Nearly a dozen dot.coms have landed in Park City for the Jan. 20-30 event, attending hundreds of screenings in what has become the nation's leading film festival for independent movies. Last year, only one Net company, San Francisco-based AtomFilms, made the trek from Silicon Valley to the film festival -- where a future blockbuster called The Blair Witch Project was first shown and sold to a Hollywood studio. "The kind of directors who bring their films to Sundance bring the same kind of edgy films that play so well on the Internet," says Skip Paul, co-chairman and CEO of IFILM, which distributes films online as well as providing news and other information for filmmakers.
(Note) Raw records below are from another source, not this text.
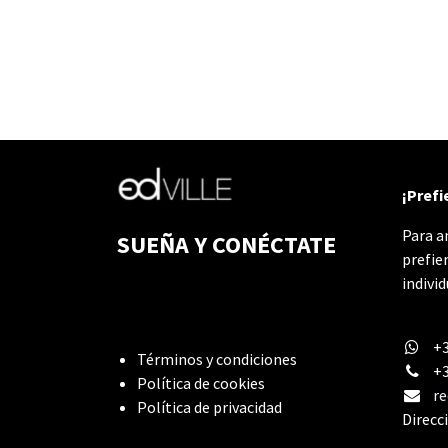
¡Prefi
Para a
SUEÑA Y CONÉCTATE
prefie
indivi
+3
Términos y condiciones
+3
Política de cookies
re
Política de privacidad
Direcc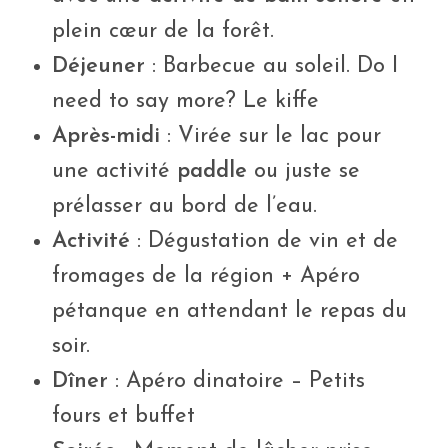
plein cœur de la forêt.
Déjeuner
: Barbecue au soleil. Do I
need to say more? Le kiffe
Après-midi
: Virée sur le lac pour
une activité
paddle
ou juste se
prélasser au bord de l’eau.
Activité
: Dégustation de vin et de
fromages de la région + Apéro
pétanque en attendant le repas du
soir.
Dîner
: Apéro dinatoire – Petits
fours et buffet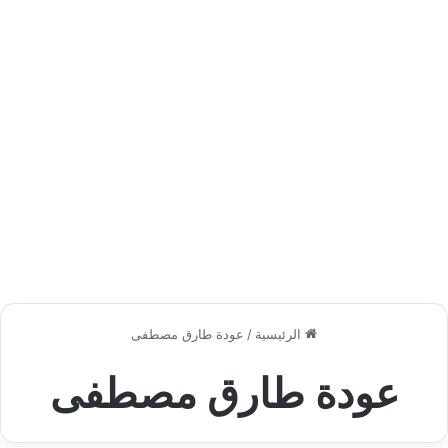
الرئيسية
/
عودة طارق مصطفى
عودة طارق مصطفى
For dot.coms, the name of the game these days is attracting mass audiences. Restricted by current technology that makes downloading too slow to view longer movies, companies are instead hunting for bargains among more than 2,000 shorter films available for viewing at Sundance this year. None are likely to fetch anywhere near the $1 million that Blair Witch received last year from Artisan Entertainment. In fact, most go for as little as $500 a pop. But this year, dot.coms are offering the hot new currency: stock options in their companies.

SLEEPERS.   Stuart Acher hasn't yet recouped the $9,000 it cost him to make his short film, a sci-fi thriller called Bobby Loves Mangos, from the advance and royalties paid to him by dot.com AtomFilms. But the film is getting wide distribution, he says. AtomFilms not only distributes films on the web but also helps younger film directors distribute their films elsewhere, such as on airplanes or in shopping malls. This year, says AtomFilms Chairman Mika Salmi, the company is coming to Sundance to find new product as well as to sell films on behalf of its roster of filmmakers. Among the films AtomFilms is shopping at Sundance include sleepers such as Elevator World and The Hangnail.

Even Net companies that haven't fully launched their sites are scouring Sundance for content to put before their cyber-audiences. San Francisco-based clickmovie.com isn't yet ready to display its patented tranz-send broadcast technology, which it says enables Internet viewers to download full-length movies over traditional modems. Still, the company is hitting the streets at Sundance and may bid on some of the more than 1,000 full-length films that will be shown or available for VCR viewing.

And where do most of these films have their grand premieres? Check out the Atom Short Bus, a converted motor home that AtomFilms has decked out with its gold and black logo. Inside, aspiring filmmakers can escape the cold, have a drink, and make deals under racks of VCRs that await the next Quentin Tarantino.